The practical wisdom of our new Mission Statement is spelled out in six points that follow the statement that "who we are" is a fellowship of people who follow a Triune God. Learning to live and work together as community means learning ways to navigate change and compromise, to be more committed to the good of the whole than individual rightness or wrongness. Not sweating any detail that falls short of an acknowledgement that the head of the church is Jesus Christ. It's a practical wisdom expressing love.

Love in the New Testament sense is not an emotion or a warm fuzzy. Love is a deed, an action, a commitment-to each other, to cooperation, to working together, to change, to widening our boundaries so that the kingdom of God means salvation of the world. Jesus says the first commandment is to love God with all our heart, soul, mind, strength. The traditional Jewish commentary on scripture, the Talmud, adds to that commandment, to love God with your resources. When Constantine's soldiers were baptized in the 4th century, they held their swords above the water to preserve them for fighting and killing. We don't have swords, but American Christians have been known to keep their wallets and pocket calendars from the wetness of baptismal waters.

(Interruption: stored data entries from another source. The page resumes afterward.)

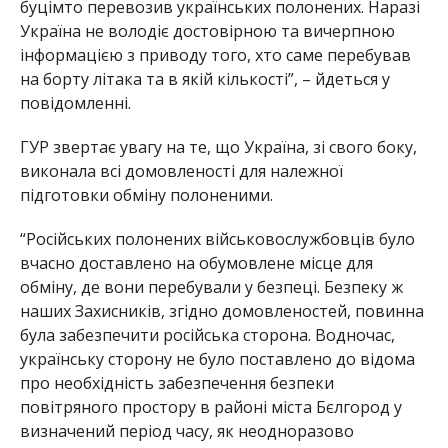
буцімто перевозив українських полонених. Наразі
Україна не володіє достовірною та вичерпною
інформацією з приводу того, хто саме перебував
на борту літака та в якій кількості”, – йдеться у
повідомленні.
ГУР звертає увагу на те, що Україна, зі свого боку,
виконала всі домовленості для належної
підготовки обміну полоненими.
“Російських полонених військовослужбовців було
вчасно доставлено на обумовлене місце для
обміну, де вони перебували у безпеці. Безпеку ж
наших Захисників, згідно домовленостей, повинна
була забезпечити російська сторона. Водночас,
українську сторону не було поставлено до відома
про необхідність забезпечення безпеки
повітряного простору в районі міста Бєлгород у
визначений період часу, як неодноразово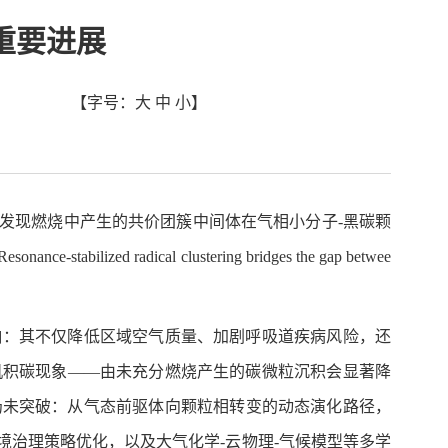
重要进展
【字号：
大
中
小
】
发现燃烧中产生的共价团簇中间体在气相小分子-黑碳颗
ical clustering bridges the gap betwee
响：其不仅降低区域空气质量、加剧呼吸道疾病风险，还
机积碳现象——由未充分燃烧产生的碳微粒沉积会显著降
仍未突破：从气态前驱体向颗粒相转变的动态演化路径，
治理策略优化，以及大气化学-云物理-气候模型等多学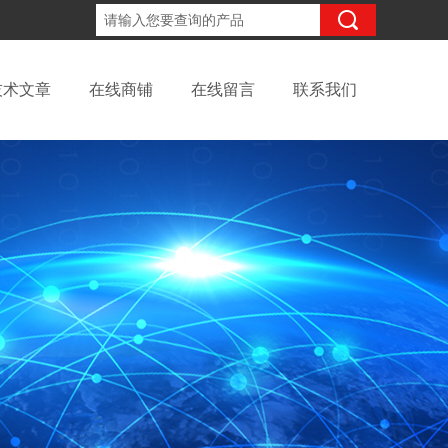
18702111683
咨询电话：
技术文章
在线商铺
在线留言
联系我们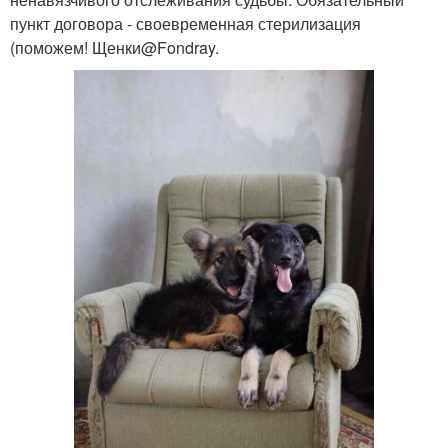
пункт договора - своевременная стерилизация
(поможем! Щенки@Fondray.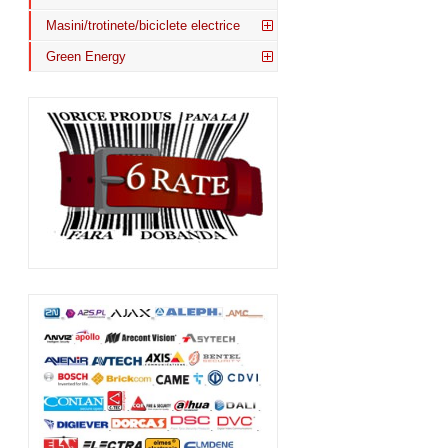
Masini/trotinete/biciclete electrice
Green Energy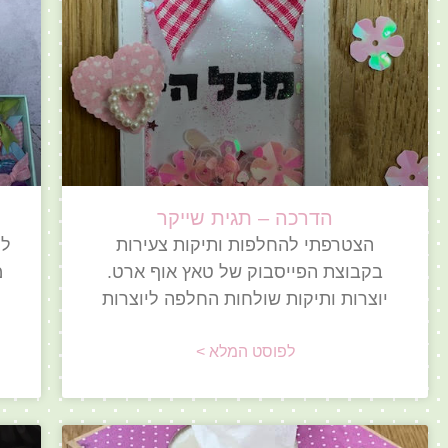
הדרכה – תגית שייקר
הצטרפתי להחלפות ותיקות צעירות
לפ
בקבוצת הפייסבוק של טאץ אוף ארט.
מ
יוצרות ותיקות שולחות החלפה ליוצרות
לפוסט המלא >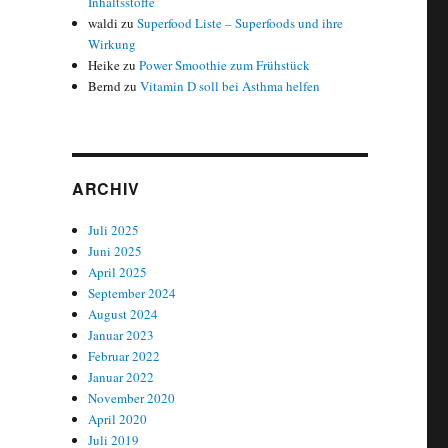
Inhaltsstoffe
waldi
zu
Superfood Liste – Superfoods und ihre
Wirkung
Heike
zu
Power Smoothie zum Frühstück
Bernd
zu
Vitamin D soll bei Asthma helfen
ARCHIV
Juli 2025
Juni 2025
April 2025
September 2024
August 2024
Januar 2023
Februar 2022
Januar 2022
November 2020
April 2020
Juli 2019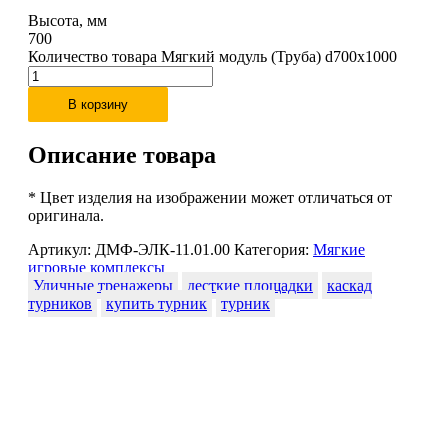
Высота, мм
700
Количество товара Мягкий модуль (Труба) d700x1000
В корзину
Описание товара
* Цвет изделия на изображении может отличаться от
оригинала.
Артикул:
ДМФ-ЭЛК-11.01.00
Категория:
Мягкие
игровые комплексы
Уличные тренажеры
десткие площадки
каскад
турников
купить турник
турник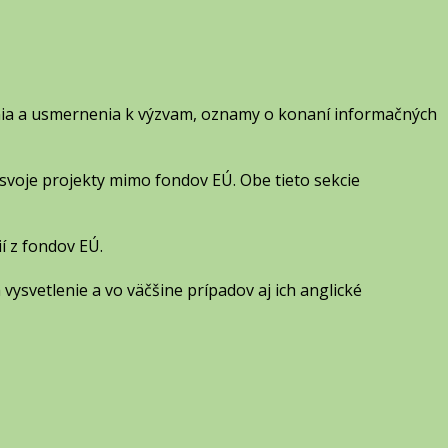
enia a usmernenia k výzvam, oznamy o konaní informačných
svoje projekty mimo fondov EÚ. Obe tieto sekcie
ií z fondov EÚ.
h vysvetlenie a vo väčšine prípadov aj ich anglické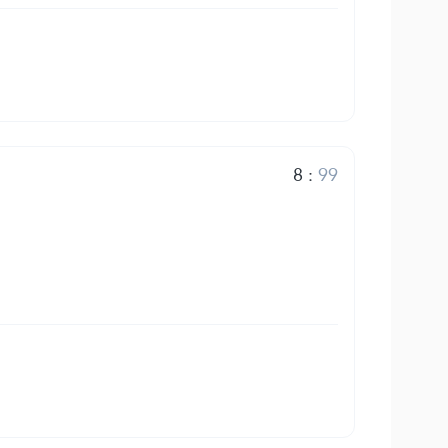
8
:
99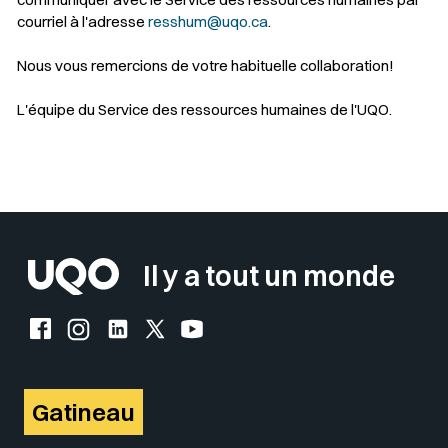
courriel à l'adresse
resshum@uqo.ca
.
Nous vous remercions de votre habituelle collaboration!
L'équipe du Service des ressources humaines de l'UQO.
Sélectionner votre couleur de fond
Insérer un pied de page avec des
Il y a tout un monde
Facebook de l'UQO
Instagram de l'UQO
LinkedIn de l'UQO
X (Twitter) de l'UQO
YouTube de l'UQO
Gatineau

What if we didn't do that? Our mission statement makes the preposterous claim that we're willing to live differently, that we're willing to do this together. The "natural" law is to approach church as "what's in it for me" or "does it meet my needs." What if we were to approach church as a place to grow in faith and thereby use the power of the God who made the dead guy live? Would you live differently? Our new Mission Statement says we believe-by life-we believe , because we act like it, even when we're not sure, even when we're scared. We believe this is possible-to have access to that power. What would it be like if we lived like that?